Дамочка смотрит на меня, беззвучно шевелит губами и вдруг безо всякого предупреждения начинает бурно рыдать. Эй-эй, нам только расхождения швов не хватало! Выскакиваю в коридор, наливаю холодной воды из кулера, возвращаюсь в палату, протягиваю пациентке пластиковый стаканчик. Хватает жадно и пьет так, словно сорок дней ходила по пустыне.

— Успокойтесь, пожалуйста. Все плохое уже закончилось, — в таких ситуациях работают не столько слова, сколько тон. — Здесь вы в безопасности. Если вам тяжело говорить сейчас, расскажете позже, ничего страшного. Давайте мы быстренько проведем осмотр…

Но дамочку уже прорвало. Терзая не виноватый ни в чем, отчаянно стонущий пластиковый стаканчик, она вываливает мне историю своей жизни. Он ее так любил, так любил… никто больше так красиво не ухаживал, совсем как в романах… потом сорвался в первый раз, тогда обошлось без больницы, и прощения на коленях просил, подъезд завалил цветами… свадьба и беременность были как сказка… а потом она как-то выпила лишнего в баре с подругой, танцевала с кем-то, он нашел ее, отвез домой и… но она же виновата сама. И в другой раз тоже, истерила, выносила ему мозг, вот он и не сдержался. А сейчас рубашки его не постирала, ему не в чем было на работу идти…

Слушаю, сочувственно кивая. Только бы не принялась рыдать по новой. Гоню возникшую на периферии сознания мысль, что девушка сама напросилась. Всё равно мужик не адекватный. Можно ведь просто сказать, да хоть наорать, хлопнуть кулаком по столу…

Вообще выслушивать пациентов — не мое дело, пусть к психотерапевту записываются, если неймется излить душу, а моя работа — восстанавливать тела. Сколько раз зарекался учить больных жизни, бесполезно это, напрасная трата сил… И все-таки тронула меня эта девчонка. Молодая совсем, запутавшаяся, и ребенок там еще в этом их аду… Не выдерживаю:

— Вы же понимаете, что так продолжаться не может. Это уже третья госпитализация с побоями, которые вы упорно выдаете за несчастные случаи. До четвертой вы можете и не дожить. А у вас дочь, подумайте о ней, раз о себе не думаете.

— Да я все понимаю, доктор, — всхлипывает, но, по счастью, не рыдает больше. — Надо уйти от него, развестись надо… Но сил совершенно нет. Как подумаю, что придется квартиру искать, работу, дочке няню или садик… Руки опускаются. Сил нет.

Пожимаю плечами и приступаю к осмотру. В медицинском отношении случай простой, скучный даже, реабилитация самая элементарная. Непонятно, зачем эту пациентку к нам определили, могли бы дней пять понаблюдать в травматологии и выписать. Наверно, и там кто-то ее пожалел, не стал отправлять домой к этому уроду, решил дать время восстановиться, одуматься… Вряд ли сработает, конечно. И все мои таланты, связанные с Тенью, тут не помогут…

А почему, собственно, не помогут? На упадок сил жалуются многие пациенты, и я помогаю им восстановиться.
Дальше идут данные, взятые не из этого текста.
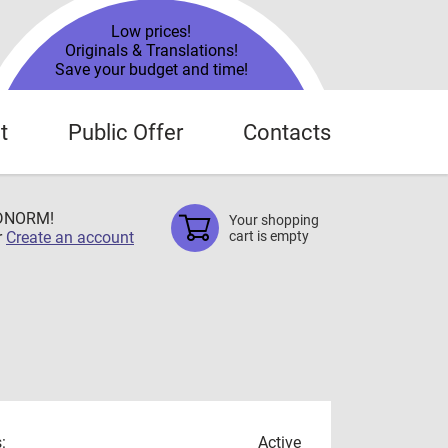
Low prices!
Originals & Translations!
Save your budget and time!
t
Public Offer
Contacts
TDNORM!
Your shopping
r
Create an account
cart is empty
:
Active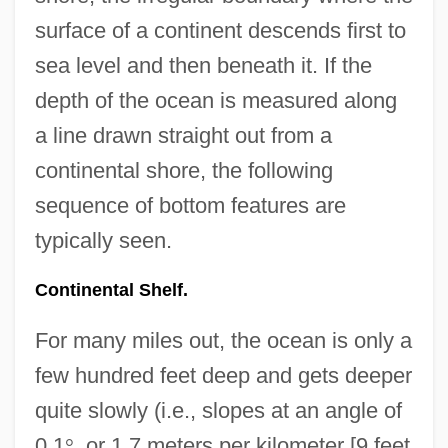
surface of a continent descends first to
sea level and then beneath it. If the
depth of the ocean is measured along
a line drawn straight out from a
continental shore, the following
sequence of bottom features are
typically seen.
Continental Shelf.
For many miles out, the ocean is only a
few hundred feet deep and gets deeper
quite slowly (i.e., slopes at an angle of
0.1
°
, or 1.7 meters per kilometer [9 feet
Тут, конечно, психика, а не тело… Но ведь гормоны и нейромедиаторы — та же физиология. Мне не нужно менять ее сознание, она же все прекрасно понимает… просто дать ей силы сделать то, чего она сама хочет. Возможно ли это? Я не узнаю, если не попробую. Осмотр уже закончен, но я как бы случайно касаюсь плеча пациентки и ныряю в Тень.

Основные линии ее тела мерцают тускло. Да, про упадок сил она не придумала. Девушка и правда слабее, чем многие пациенты с куда более тяжелыми травмами, она словно… едва присутствует. Концентрируюсь и вливаю силу не в конкретные органы или ткани, а в организм в целом.
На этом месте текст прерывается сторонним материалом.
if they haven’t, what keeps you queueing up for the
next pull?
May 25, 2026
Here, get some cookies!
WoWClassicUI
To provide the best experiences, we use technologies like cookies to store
Что-то идет не так! Не могу четко определить, но чувствую, что так не должно быть. По нитям бегут неровные сполохи, они мерцают, переливаются… прекращаю процесс и выныриваю.

Пациентка сидит на кровати и громко, яростно, истерически хохочет. Тело бьет крупная дрожь. Скрюченные, словно когти, пальцы разрывают футболку, потом простыню и тянутся к ее же лицу… Перехватываю запястья, не позволяю ей разодрать себе кожу… Она рычит, рвется из моих рук. Да откуда в хрупкой девушке столько силы?